AI ethicists are professionals who specialize in the ethical considerations surrounding the development and use of AI technology. They play a crucial role in ensuring that AI is created and utilized in a way that is not only technically sound, but also ethically responsible. This involves evaluating the potential impacts of AI systems on society and individuals, and creating codes of conduct for AI developers, offering training and resources for organizations using AI, or advising on ethical decision-making in the development of AI systems.
Where do we go from here?
We live in exciting times, or frightening, depending on who you ask. Regardless of who you are – a member of the government, the industry or a consumer – your actions will affect the route we take into the future. AI and perhaps more specifically Gen-AI has the potential to revolutionize the way new products and services are created. We see companies like Shein getting closer to fully automating the creation of personalized products to reach a perfect market fit for each and every customer individually. This may sound like a dream come true if you believe in a free market economy, but we need to think while we still have time to do so. There are important questions that need to be considered concerning fully automating the product market fit process.

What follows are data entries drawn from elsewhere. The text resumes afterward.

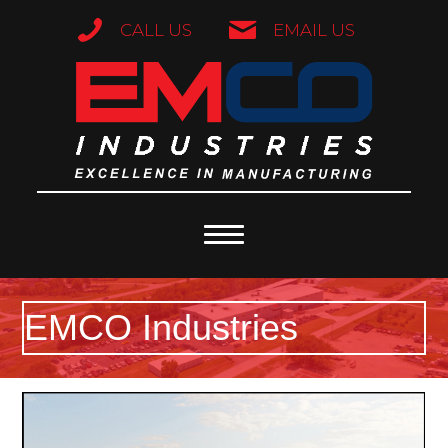
CALL US
EMAIL US
EMCO Industries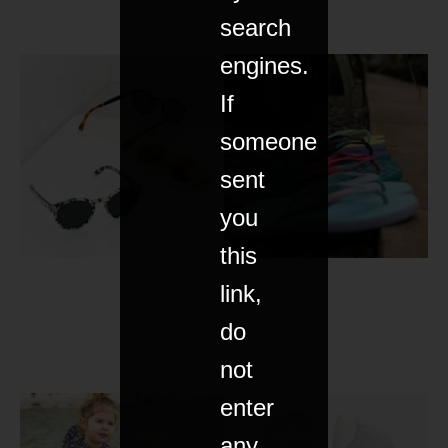
search
engines.
If
someone
sent
you
this
link,
do
not
enter
any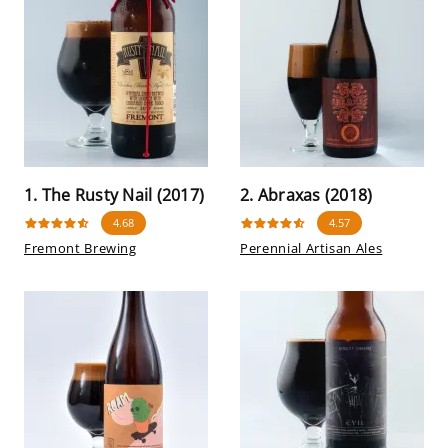
1. The Rusty Nail (2017)
2. Abraxas (2018)
4.68
4.57
Fremont Brewing
Perennial Artisan Ales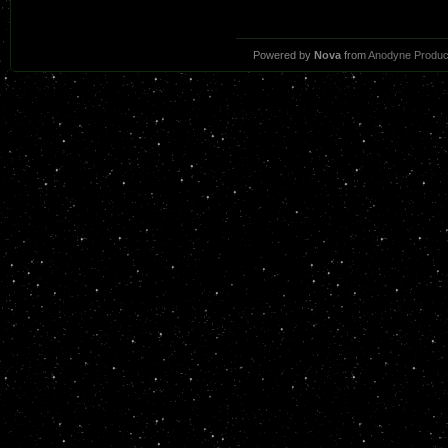
Powered by
Nova
from
Anodyne Produc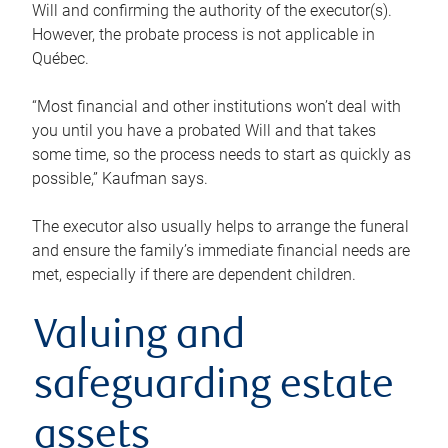
Will and confirming the authority of the executor(s).
However, the probate process is not applicable in
Québec.
“Most financial and other institutions won’t deal with
you until you have a probated Will and that takes
some time, so the process needs to start as quickly as
possible,” Kaufman says.
The executor also usually helps to arrange the funeral
and ensure the family’s immediate financial needs are
met, especially if there are dependent children.
Valuing and
safeguarding estate
assets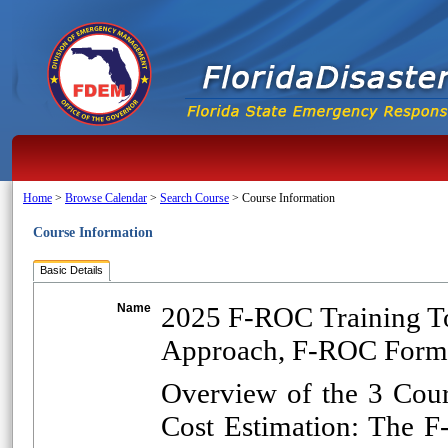
Home
>
Browse Calendar
>
Search Course
>
Course Information
Course Information
Basic Details
Name
2025 F-ROC Training T
Approach, F-ROC Form
Overview of the 3 Cou
Cost Estimation: The 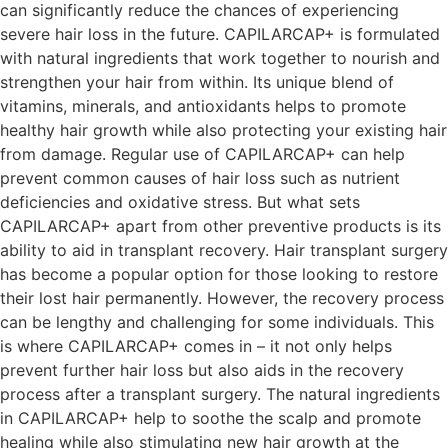
can significantly reduce the chances of experiencing
severe hair loss in the future. CAPILARCAP+ is formulated
with natural ingredients that work together to nourish and
strengthen your hair from within. Its unique blend of
vitamins, minerals, and antioxidants helps to promote
healthy hair growth while also protecting your existing hair
from damage. Regular use of CAPILARCAP+ can help
prevent common causes of hair loss such as nutrient
deficiencies and oxidative stress. But what sets
CAPILARCAP+ apart from other preventive products is its
ability to aid in transplant recovery. Hair transplant surgery
has become a popular option for those looking to restore
their lost hair permanently. However, the recovery process
can be lengthy and challenging for some individuals. This
is where CAPILARCAP+ comes in – it not only helps
prevent further hair loss but also aids in the recovery
process after a transplant surgery. The natural ingredients
in CAPILARCAP+ help to soothe the scalp and promote
healing while also stimulating new hair growth at the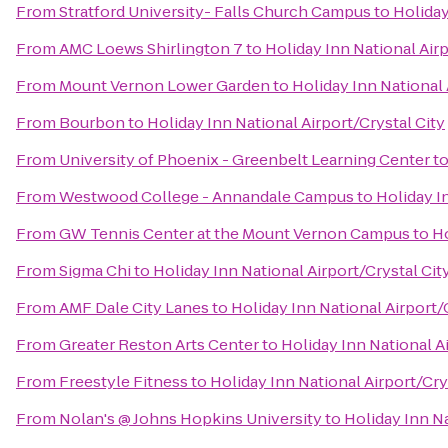
From
Stratford University- Falls Church Campus
to
Holiday
From
AMC Loews Shirlington 7
to
Holiday Inn National Airp
From
Mount Vernon Lower Garden
to
Holiday Inn National 
From
Bourbon
to
Holiday Inn National Airport/Crystal City
From
University of Phoenix - Greenbelt Learning Center
t
From
Westwood College - Annandale Campus
to
Holiday I
From
GW Tennis Center at the Mount Vernon Campus
to
Ho
From
Sigma Chi
to
Holiday Inn National Airport/Crystal Cit
From
AMF Dale City Lanes
to
Holiday Inn National Airport/
From
Greater Reston Arts Center
to
Holiday Inn National A
From
Freestyle Fitness
to
Holiday Inn National Airport/Cry
From
Nolan's @ Johns Hopkins University
to
Holiday Inn Na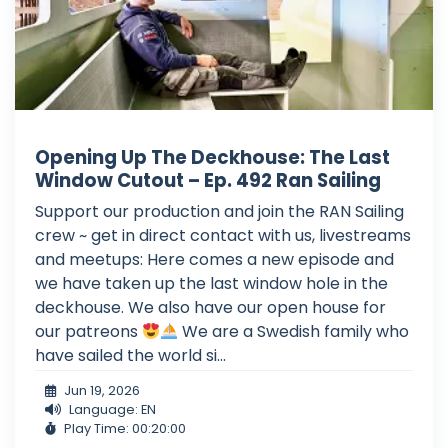
Opening Up The Deckhouse: The Last
Window Cutout – Ep. 492 Ran Sailing
Support our production and join the RAN Sailing
crew ~ get in direct contact with us, livestreams
and meetups: Here comes a new episode and
we have taken up the last window hole in the
deckhouse. We also have our open house for
our patreons
We are a Swedish family who
have sailed the world si...
Jun 19, 2026
Language: EN
Play Time: 00:20:00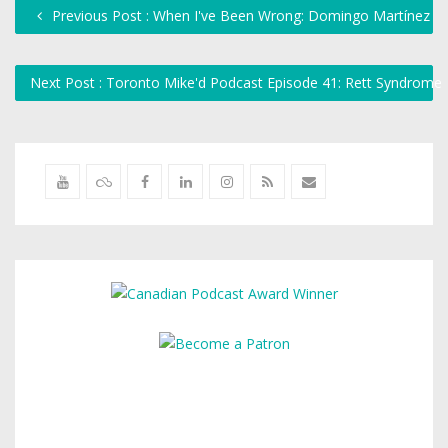
Previous Post : When I've Been Wrong: Domingo Martínez
Next Post : Toronto Mike'd Podcast Episode 41: Rett Syndrome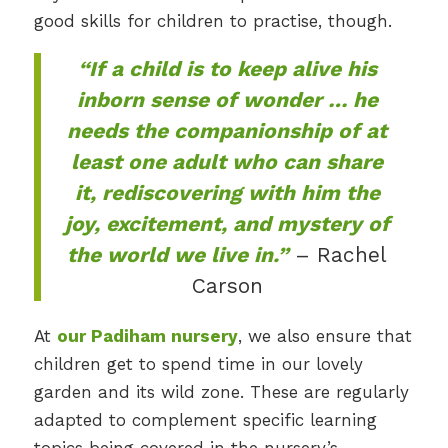
good skills for children to practise, though.
“If a child is to keep alive his
inborn sense of wonder … he
needs the companionship of at
least one adult who can share
it, rediscovering with him the
joy, excitement, and mystery of
the world we live in.”
– Rachel
Carson
At
our Padiham nursery
, we also ensure that
children get to spend time in our lovely
garden and its wild zone. These are regularly
adapted to complement specific learning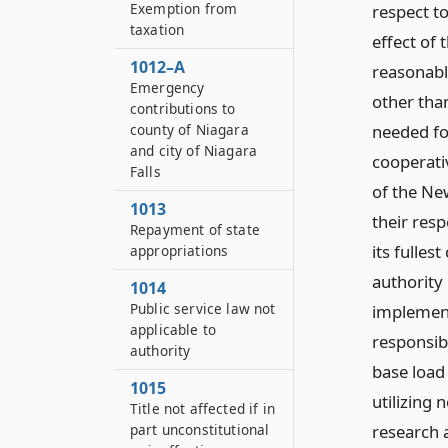
Exemption from
respect to
taxation
effect of t
1012–A
reasonabl
Emergency
other tha
contributions to
needed for
county of Niagara
and city of Niagara
cooperati
Falls
of the Ne
1013
their respe
Repayment of state
its fulle
appropriations
authority
1014
Public service law not
implementa
applicable to
responsib
authority
base load 
1015
utilizing
Title not affected if in
research 
part unconstitutional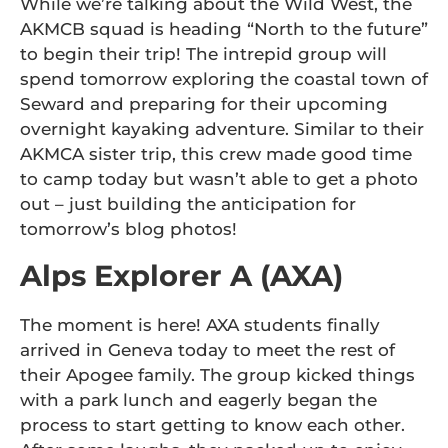
While we’re talking about the Wild West, the
AKMCB squad is heading “North to the future”
to begin their trip! The intrepid group will
spend tomorrow exploring the coastal town of
Seward and preparing for their upcoming
overnight kayaking adventure. Similar to their
AKMCA sister trip, this crew made good time
to camp today but wasn’t able to get a photo
out – just building the anticipation for
tomorrow’s blog photos!
Alps Explorer A (AXA)
The moment is here! AXA students finally
arrived in Geneva today to meet the rest of
their Apogee family. The group kicked things
with a park lunch and eagerly began the
process to start getting to know each other.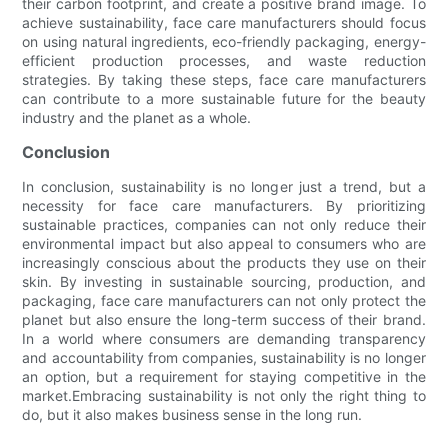
their carbon footprint, and create a positive brand image. To
achieve sustainability, face care manufacturers should focus
on using natural ingredients, eco-friendly packaging, energy-
efficient production processes, and waste reduction
strategies. By taking these steps, face care manufacturers
can contribute to a more sustainable future for the beauty
industry and the planet as a whole.
Conclusion
In conclusion, sustainability is no longer just a trend, but a
necessity for face care manufacturers. By prioritizing
sustainable practices, companies can not only reduce their
environmental impact but also appeal to consumers who are
increasingly conscious about the products they use on their
skin. By investing in sustainable sourcing, production, and
packaging, face care manufacturers can not only protect the
planet but also ensure the long-term success of their brand.
In a world where consumers are demanding transparency
and accountability from companies, sustainability is no longer
an option, but a requirement for staying competitive in the
market.Embracing sustainability is not only the right thing to
do, but it also makes business sense in the long run.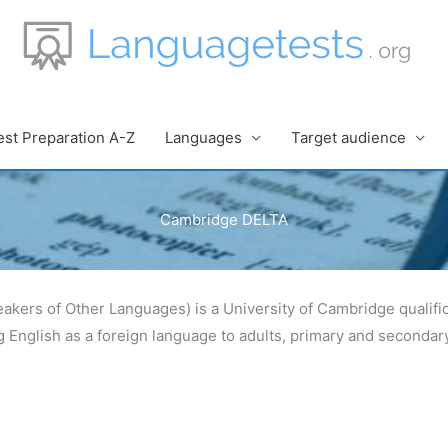
est Preparation A-Z
Languages
Target audience
Cambridge DELTA
akers of Other Languages) is a University of Cambridge qualifi
g English as a foreign language to adults, primary and seconda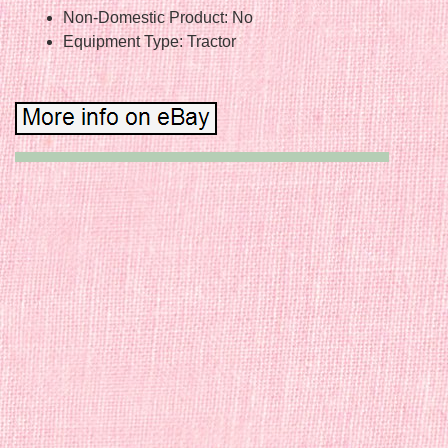
Non-Domestic Product: No
Equipment Type: Tractor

Are we ready to recognize that consumption is not merely a simple process of choosing what is most pleasing to the senses, but rather a way of creating meaning, identity and a way to contribute to the evolution of human society? Can we and should we trust that consumers alone, under the influence of systems optimized to sell, are able to take on responsibility for the road ahead, and “be careful what they wish for” since automated product market fit will make just about anything come true, sometimes to the detriment of social sustainability or other fundamental human values?
Or… Will the governments, industry leaders and ethicists work things out, so that consumers can indulge in products and services that fulfill their deepest desires, wants and needs without concern for anyone else than themselves?
What about the creative jobs within the product development process, are they at risk? If not, and if AI is used simply as a tool to assist human workers, will our own creative abilities suffer just as our memory has declined with the use of memory aids such as calendars and notebooks?
Clearly, there are many questions that need to be addressed. As providers of innovation services in this and other industries, we feel obliged to work together with other stakeholders to ensure that AI is developed and used in a responsible and ethical manner. With this article, we are taking the first step to initiate a dialogue with you and other influential individuals. What will you do?